Connecting Vision and Language plays an essential role in Generative Intelligence. For this reason, in the last few years, a large research effort has been devoted to image captioning, i.e. the task of describing images with syntactically and semantically meaningful sentences. Starting from 2015 the task has generally been addressed with pipelines composed of a visual encoding step and a language model for text generation. During these years, both components have evolved considerably through the exploitation of object regions, attributes, and relationships and the introduction of multi-modal connections, fully-attentive approaches, and BERT-like early-fusion strategies.

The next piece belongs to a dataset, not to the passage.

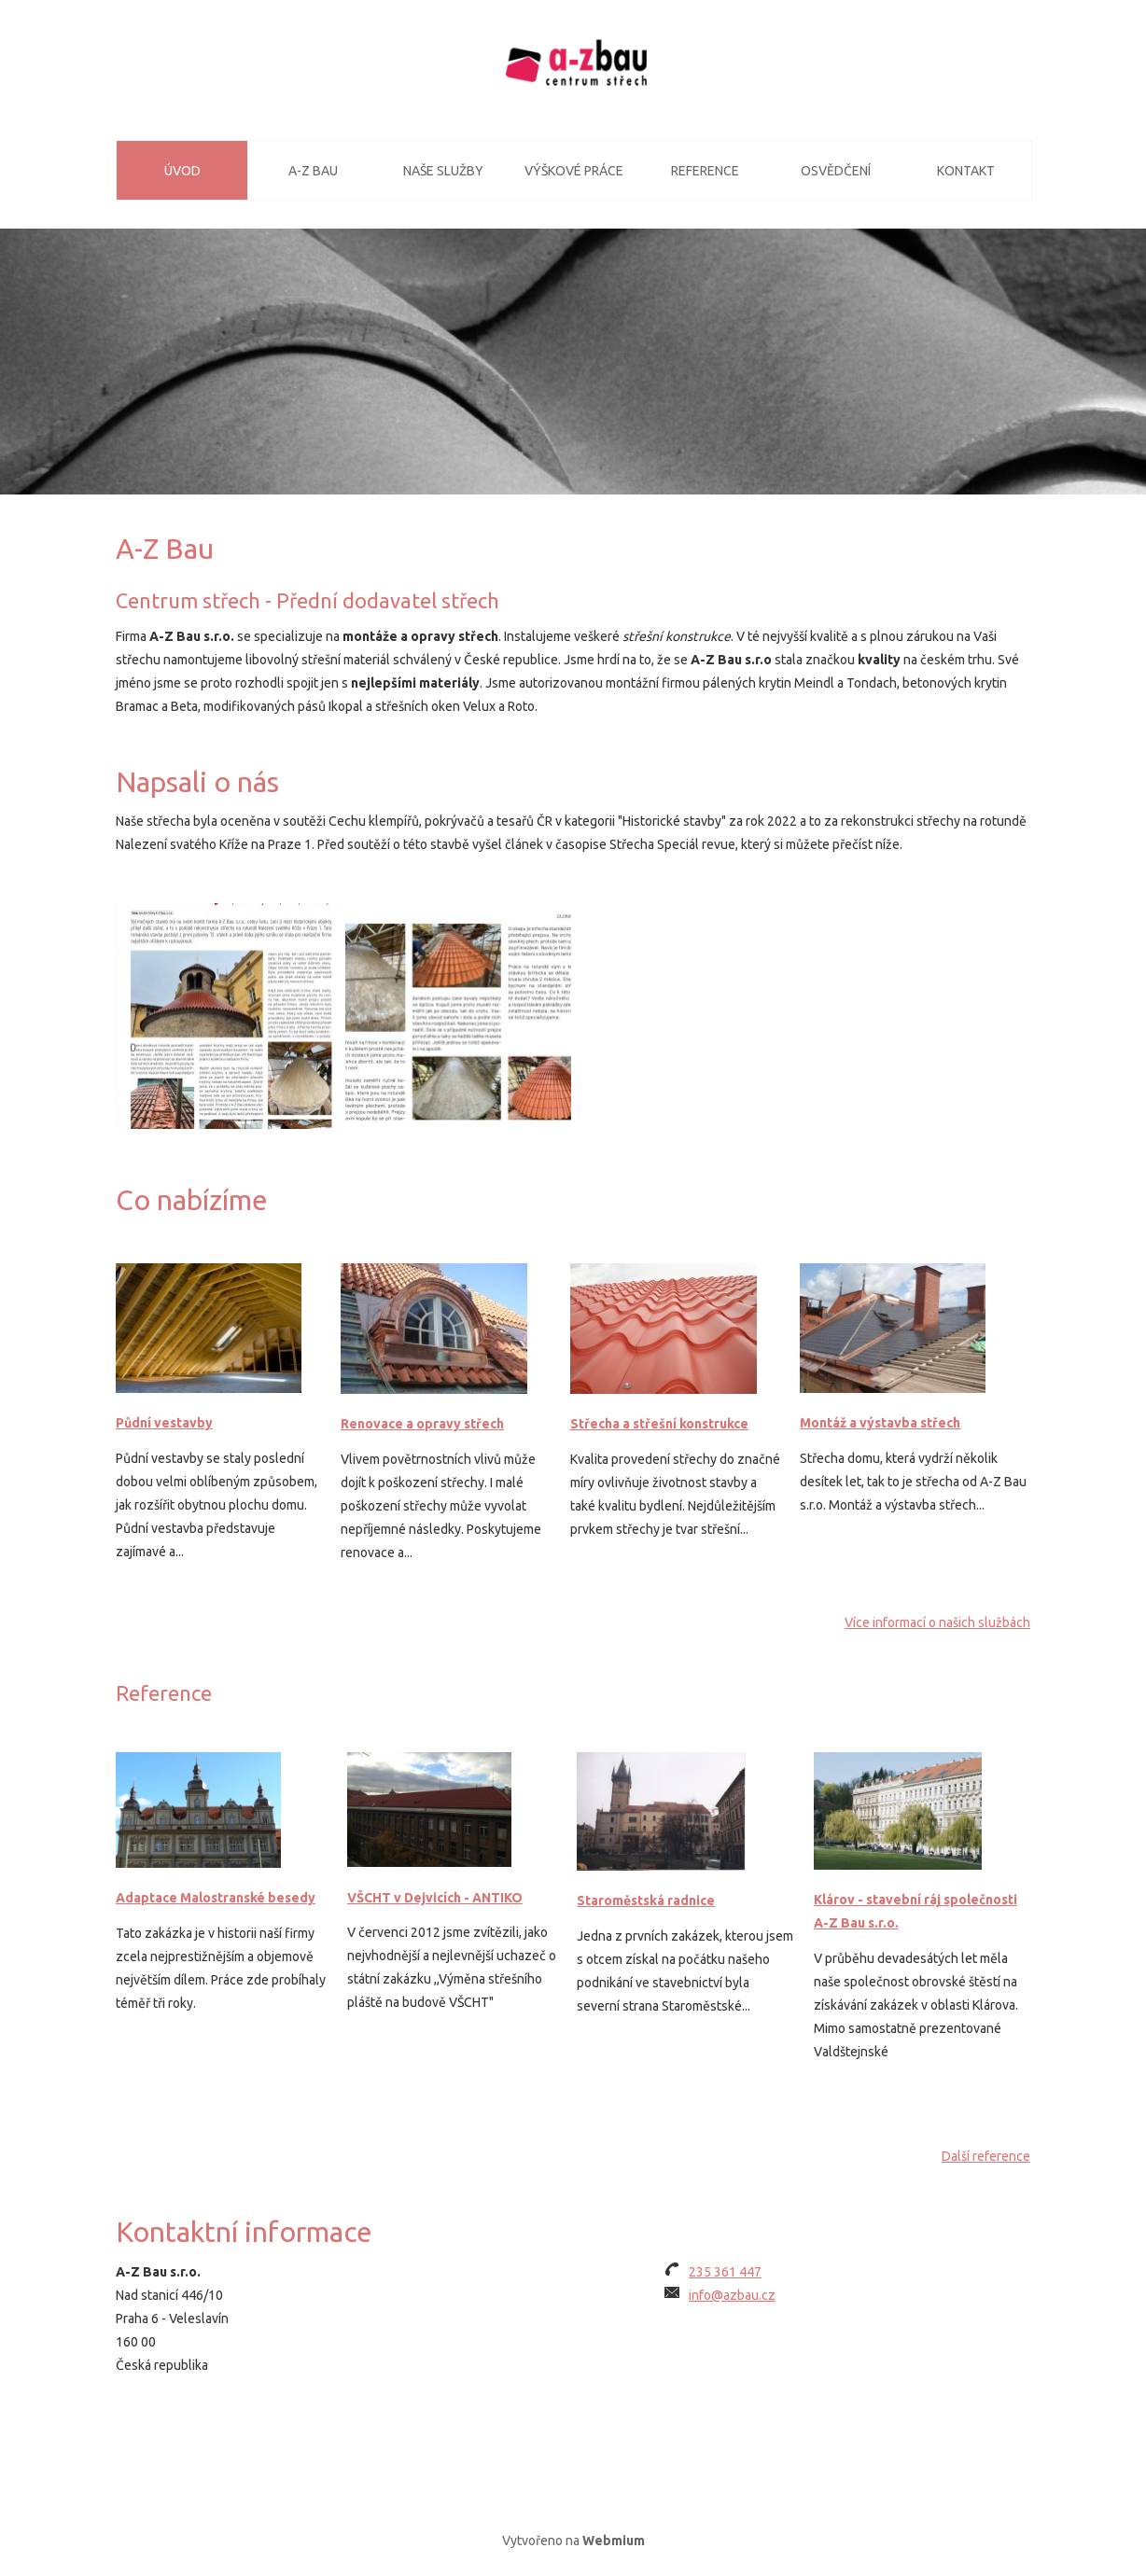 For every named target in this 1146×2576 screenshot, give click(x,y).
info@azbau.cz (732, 2295)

However, regardless of the impressive results obtained, research in image captioning has not reached a conclusive answer yet. This work aims at providing a comprehensive overview and categorization of image captioning approaches, from visual encoding and text generation to training strategies, used datasets, and evaluation metrics. In this respect, we quantitatively compare many relevant state-of-the-art approaches to identify the most impactful technical innovations in image captioning architectures and training strategies. Moreover, many variants of the problem and its open challenges are analyzed and discussed. The final goal of this work is to serve as a tool for understanding the existing state-of-the-art and highlighting the future directions for an area of research where Computer Vision and Natural Language Processing can find an optimal synergy.